Pemerintah Provinsi Jawa Barat menetapkan empat fokus utama pembangunan dalam hasil Musyawarah Perencanaan Pembangunan (Musrenbang), yakni sektor pendidikan, kesehatan, infrastruktur, dan industri.
Kebijakan tersebut diarahkan untuk meningkatkan kualitas hidup masyarakat secara merata hingga ke pelosok desa. Pemerintah menargetkan seluruh warga Jawa Barat dapat merasakan akses layanan dasar yang lebih baik dalam beberapa tahun ke depan.
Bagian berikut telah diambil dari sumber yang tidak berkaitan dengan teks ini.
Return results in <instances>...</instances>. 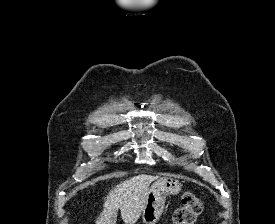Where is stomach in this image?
Returning a JSON list of instances; mask_svg holds the SVG:
<instances>
[{
    "label": "stomach",
    "mask_w": 275,
    "mask_h": 224,
    "mask_svg": "<svg viewBox=\"0 0 275 224\" xmlns=\"http://www.w3.org/2000/svg\"><path fill=\"white\" fill-rule=\"evenodd\" d=\"M181 191V183L173 177L157 179L150 187L146 205L142 211L144 224H155L165 208L168 195H176Z\"/></svg>",
    "instance_id": "stomach-1"
}]
</instances>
Pada sektor pendidikan, pemerintah menekankan pentingnya akses sekolah hingga jenjang SMA dan SMK bagi seluruh masyarakat. Hal ini dilakukan melalui dua kebijakan utama.
“Optimalkan layanan pendidikan agar seluruh masyarakat Jawa Barat bisa bersekolah sampai SMA dan SMK, dengan membangun ruang kelas baru dan memberikan subsidi kepada masyarakat miskin,” ujar Gubernur Jawa Barat, Dedi Mulyadi usai menghadiri Musyawarah Perencanaan Pembangunan (Musrenbang) Provinsi Jawa Barat 2026 di Gedung Pakuan, Rabu (15/4).
Subsidi pendidikan tersebut tidak hanya diberikan untuk sekolah negeri, tetapi juga swasta. Langkah ini diharapkan dapat menekan angka putus sekolah di Jawa Barat.
Selain pendidikan, sektor kesehatan juga menjadi perhatian utama pemerintah. Pemerintah memastikan seluruh masyarakat, termasuk yang belum terdaftar dalam BPJS, tetap dapat mengakses layanan kesehatan.
“Ada masyarakat yang belum terjamin BPJS, tetapi jika tidak mampu dan masuk kelas tiga di rumah sakit tertentu, akan dibiayai oleh pemkot/pemkab dan pemprov,” kata Dedi.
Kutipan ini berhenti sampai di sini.